Periodic surveys including guided and open-ended questions about-(a) systems, roles, and processes, (b) concerns, (c) self-assessment on readiness for change adoption, (d) additional training, and (e) feedback on the overall training and change process can help companies to improve the adoption rate by fineturning their change management approach. From our experience working with companies, we suggest the following as the main findings in driving change management while implementing the tier-based reviews:
Organization and change agents must own up the critical paths of transition and make it easy for people to adapt to new ways of working
Drive faster adoption for a large market and realize full value faster
Technology enhancements need to be aligned to ensure smoother deployment and rollout.
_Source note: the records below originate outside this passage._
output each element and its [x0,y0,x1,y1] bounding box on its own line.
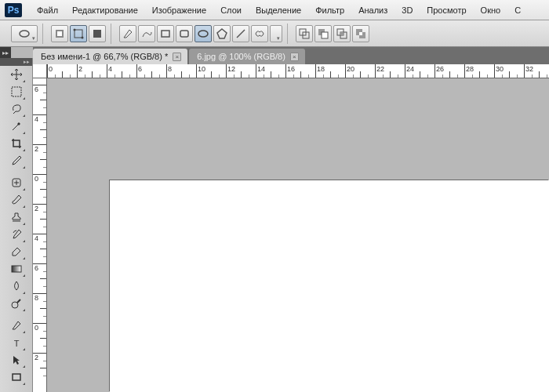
history-tool[interactable] [7,226,26,243]
stamp-icon [10,211,23,223]
shape-layers-icon [53,27,66,40]
document-canvas[interactable] [110,180,549,392]
pen-tool[interactable] [7,317,26,334]
document-tab[interactable]: Без имени-1 @ 66,7% (RGB/8) *× [33,49,187,64]
intersect-icon [336,27,348,40]
document-tab-label: Без имени-1 @ 66,7% (RGB/8) * [41,52,168,61]
heal-tool[interactable] [7,174,26,191]
menu-анализ[interactable]: Анализ [351,2,394,18]
canvas-viewport[interactable] [47,78,549,392]
chevron-right-icon: ▸▸ [2,49,9,56]
shape-icon [10,371,23,383]
document-tab-bar: Без имени-1 @ 66,7% (RGB/8) *×6.jpg @ 10… [33,47,549,64]
move-tool[interactable] [7,66,26,83]
chevron-right-icon: ▸▸ [24,59,30,65]
svg-rect-15 [322,32,328,38]
combine-icon [298,27,311,40]
subtract-button[interactable] [314,25,332,42]
polygon-shape-button[interactable] [213,25,231,42]
polygon-icon [216,27,228,40]
menu-просмотр[interactable]: Просмотр [420,2,473,18]
options-bar [0,20,549,47]
freeform-pen-opt[interactable] [138,25,155,42]
svg-marker-10 [217,29,227,38]
fill-pixels-icon [91,27,104,40]
svg-rect-8 [180,31,188,37]
marquee-icon [10,85,23,98]
close-icon[interactable]: × [290,53,299,61]
svg-rect-18 [340,32,344,35]
ruler-horizontal[interactable]: 0246810121416182022242628303234 [47,64,549,78]
combine-button[interactable] [296,25,313,42]
document-tab[interactable]: 6.jpg @ 100% (RGB/8)× [189,49,305,64]
exclude-icon [354,27,367,40]
crop-tool[interactable] [7,135,26,152]
blur-tool[interactable] [7,278,26,295]
svg-rect-6 [93,30,101,38]
intersect-button[interactable] [333,25,351,42]
fill-pixels-button[interactable] [89,25,106,42]
marquee-tool[interactable] [7,83,26,100]
type-tool[interactable]: T [7,334,26,351]
menu-редактирование[interactable]: Редактирование [65,2,145,18]
menu-3d[interactable]: 3D [394,2,420,18]
close-icon[interactable]: × [173,53,181,61]
shape-options-dropdown[interactable] [270,25,282,42]
subtract-icon [317,27,329,40]
paths-icon [72,27,85,40]
svg-rect-27 [13,374,20,380]
path-select-icon [10,354,23,366]
menu-файл[interactable]: Файл [30,2,65,18]
wand-tool[interactable] [7,118,26,135]
menu-изображение[interactable]: Изображение [145,2,213,18]
ellipse-shape-button[interactable] [195,25,212,42]
svg-line-11 [237,30,245,38]
toolbox-grip[interactable]: ▸▸ [0,58,32,66]
lasso-tool[interactable] [7,100,26,118]
wand-icon [10,120,23,132]
rect-shape-button[interactable] [157,25,174,42]
eraser-tool[interactable] [7,243,26,260]
ellipse-icon [18,27,31,40]
eyedropper-icon [10,154,23,167]
svg-point-4 [74,28,76,31]
work-area: 0246810121416182022242628303234 64202468… [33,64,549,392]
brush-tool[interactable] [7,191,26,209]
rrect-shape-button[interactable] [176,25,193,42]
move-icon [10,68,23,81]
dodge-tool[interactable] [7,295,26,312]
document-tab-label: 6.jpg @ 100% (RGB/8) [197,52,285,61]
menu-выделение[interactable]: Выделение [249,2,308,18]
panel-collapse-grip[interactable]: ▸▸ [0,47,11,58]
app-logo: Ps [5,3,22,17]
rectangle-icon [159,27,172,40]
eraser-icon [10,245,23,258]
shape-tool[interactable] [7,368,26,386]
eyedropper-tool[interactable] [7,152,26,169]
path-select-tool[interactable] [7,351,26,368]
menu-фильтр[interactable]: Фильтр [308,2,351,18]
dodge-icon [10,297,23,310]
exclude-button[interactable] [352,25,369,42]
menu-слои[interactable]: Слои [213,2,249,18]
menu-окно[interactable]: Окно [474,2,508,18]
svg-rect-21 [359,32,362,35]
menu-с[interactable]: С [507,2,528,18]
heal-icon [10,176,23,189]
paths-button[interactable] [70,25,87,42]
shape-layers-button[interactable] [51,25,68,42]
ruler-origin[interactable] [33,64,47,78]
stamp-tool[interactable] [7,209,26,226]
line-shape-button[interactable] [232,25,249,42]
ruler-vertical[interactable]: 6420246802 [33,78,47,392]
pen-tool-opt[interactable] [119,25,136,42]
gradient-tool[interactable] [7,260,26,278]
custom-shape-button[interactable] [251,25,268,42]
history-icon [10,228,23,241]
svg-rect-22 [12,87,21,96]
svg-rect-7 [162,31,169,37]
tool-preset-picker[interactable] [11,25,38,42]
lasso-icon [10,103,23,115]
freeform-pen-icon [140,27,153,40]
crop-icon [10,137,23,150]
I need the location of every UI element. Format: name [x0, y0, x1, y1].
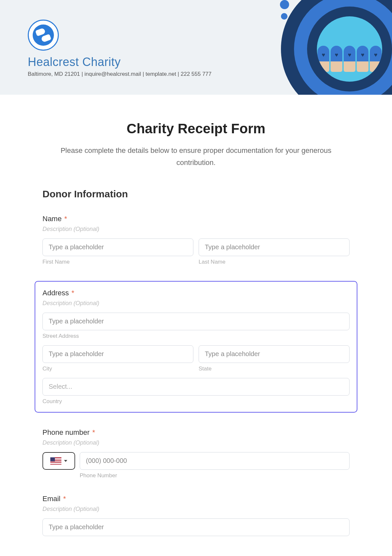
field-address: Address * Description (Optional) Street …	[35, 281, 357, 413]
country-sublabel: Country	[42, 398, 350, 405]
name-description[interactable]: Description (Optional)	[42, 226, 350, 233]
required-asterisk: *	[70, 289, 74, 297]
us-flag-icon	[50, 457, 61, 465]
first-name-input[interactable]	[42, 238, 193, 256]
phone-input[interactable]	[80, 452, 350, 470]
required-asterisk: *	[62, 215, 67, 223]
field-phone: Phone number * Description (Optional) Ph…	[42, 428, 350, 479]
street-sublabel: Street Address	[42, 333, 350, 339]
state-input[interactable]	[199, 345, 350, 363]
phone-sublabel: Phone Number	[80, 472, 350, 479]
first-name-sublabel: First Name	[42, 259, 193, 265]
header-photo	[317, 16, 382, 82]
country-code-button[interactable]	[42, 452, 75, 470]
address-label: Address *	[42, 289, 350, 297]
section-donor-title: Donor Information	[42, 188, 350, 200]
city-sublabel: City	[42, 366, 193, 372]
street-input[interactable]	[42, 313, 350, 330]
name-label: Name *	[42, 215, 350, 223]
chevron-down-icon	[64, 460, 67, 462]
required-asterisk: *	[61, 495, 66, 503]
header-decoration	[255, 0, 392, 95]
last-name-input[interactable]	[199, 238, 350, 256]
logo-icon	[28, 20, 59, 51]
email-input[interactable]	[42, 518, 350, 536]
country-select[interactable]: Select...	[42, 378, 350, 396]
form-content: Charity Receipt Form Please complete the…	[42, 95, 350, 556]
form-intro: Please complete the details below to ens…	[49, 144, 343, 169]
address-description[interactable]: Description (Optional)	[42, 300, 350, 307]
form-title: Charity Receipt Form	[42, 121, 350, 137]
city-input[interactable]	[42, 345, 193, 363]
required-asterisk: *	[90, 428, 95, 436]
field-email: Email * Description (Optional)	[42, 495, 350, 536]
email-description[interactable]: Description (Optional)	[42, 506, 350, 513]
email-label: Email *	[42, 495, 350, 503]
field-name: Name * Description (Optional) First Name…	[42, 215, 350, 265]
phone-description[interactable]: Description (Optional)	[42, 439, 350, 446]
phone-label: Phone number *	[42, 428, 350, 437]
page-header: Healcrest Charity Baltimore, MD 21201 | …	[0, 0, 392, 95]
state-sublabel: State	[199, 366, 350, 372]
last-name-sublabel: Last Name	[199, 259, 350, 265]
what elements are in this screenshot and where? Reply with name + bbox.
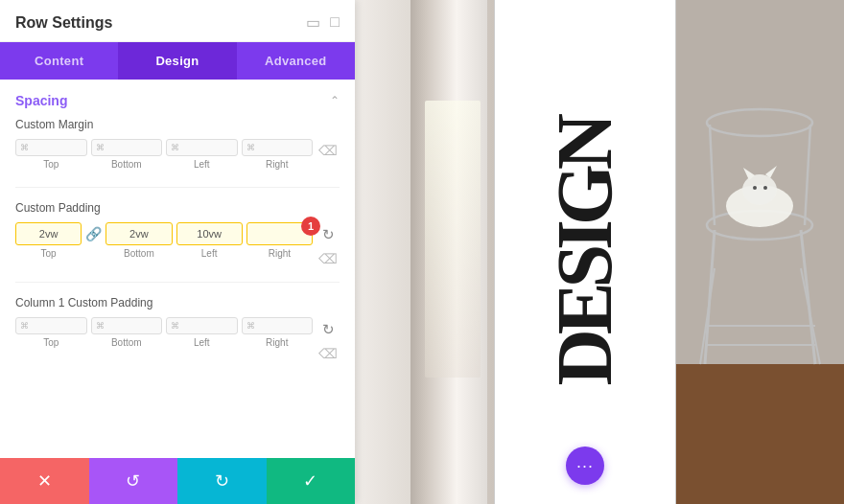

For example, the Digital Asset Management System (DAMS) requires provision for alteration or creation of new workflows that enables categorizing the asset by tiers
While communication is the most important component for driving change, practical gaps were seen even in companies adopting all kinds of communication.
In one of our implementations of a tier-based review, where a company was working with a large number of agency partners, we found that despite penalizing agencies for poor tagging of content for tiering, they were just not able to maintain the required inputs for tiering. Further analysis found that the agency partners who were using the downstream resources kept changing continuously and hence required constant training. We partnered with this pharmaceutical company to create training videos and other short-training materials highlighting the tiering mechanism, how the agency played the critical role, and guided on how to fill up response questionnaires for accurate tiering, and so on. This was then taken up by the agency and they were able to provide much better inputs for accurate tiering of assets.